Temperature does drive temperature change, but it does not accurately represent atmospheric energy. Nick Stokes notwithstanding, enthalpy and its related heat equivalent temperature is the only measure that tells us if the energy content of the atmosphere is increasing or decreasing. Temperature alone however measured does not measure heat; it tells us in what direction the heat to which the thermometer is sensitive is flowing.
While I accept it as a statistic, I have yet to see a precise physical meaning for global temperature.

Kip it seems you’re essentially telling folks that any average computed from measures of an abnormal distribution are at best misleading. There’s an assumption that averages come from normal distributions and that assumption may not be valid. It should be checked and there are simple ways to do that; methods that haven’t been used in the case of global mean temperature metrics?
I can understand and agree your critique of the 24 hour High/Low averages, but the anomaly metrics are intentionally meant to normalize poorly distributed data over longer time periods.
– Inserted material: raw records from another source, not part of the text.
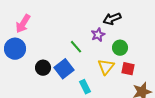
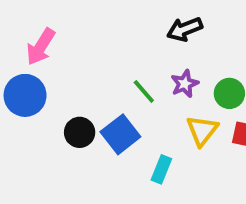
black arrow: (112, 19) -> (185, 29), moved
purple star: (98, 35) -> (185, 84), moved
cyan rectangle: (85, 87) -> (161, 169), turned 48

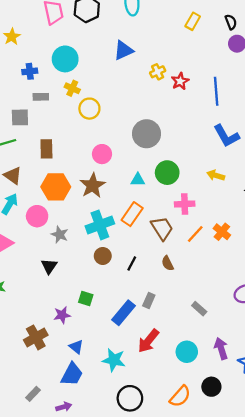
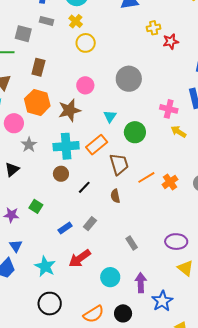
green circle: (167, 173) -> (135, 132), moved
cyan triangle: (138, 180) -> (110, 116), turned 48
pink cross: (185, 204) -> (169, 109), moved
blue rectangle: (123, 313) -> (65, 228), size x0.6

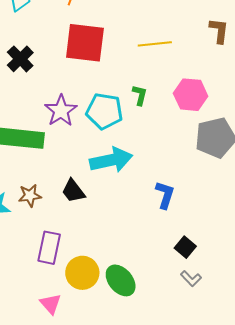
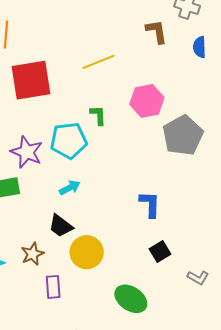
cyan arrow: (111, 160) -> (70, 188), moved, size x0.5
brown star: (30, 196) -> (33, 254), moved
black square: (185, 247) -> (160, 251), moved, turned 35
purple rectangle: (49, 248) -> (53, 287), size x0.7
yellow circle: (82, 273) -> (87, 252), moved

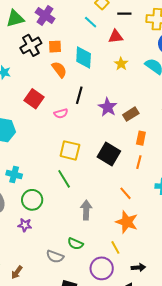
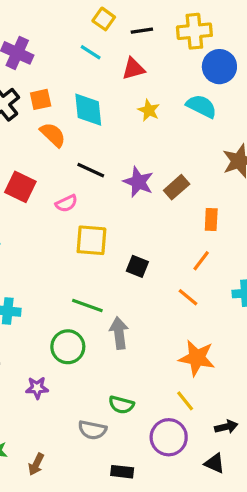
black line: (79, 95) -> (91, 170), turned -72
orange rectangle: (141, 138) -> (211, 219), moved
yellow square: (70, 150) -> (91, 240), moved
black square: (109, 154) -> (137, 266), moved, size x0.6
orange line: (139, 162) -> (201, 261), turned 32
green line: (64, 179) -> (87, 306), turned -30
orange line: (126, 193) -> (188, 297), moved
green circle: (32, 200) -> (68, 347), moved
gray arrow: (86, 210) -> (119, 333), moved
Are you aware of any studies that demonstrate a normal or abnormal distribution in the longer term anomaly data sets?

Kip:
For clarity, I’m looking for anyone who’s presented a percentiles plot of the anomalies over the selected baseline period (population mean). If that plot shows an abnormality I’d be more likely to believe there was a force, other than natural variation, that was effecting global temperature. In the absence of an abnormality, I’d tend to think there was no other force involved and we are just observing natural variation.
Any references you might have would be appreciated.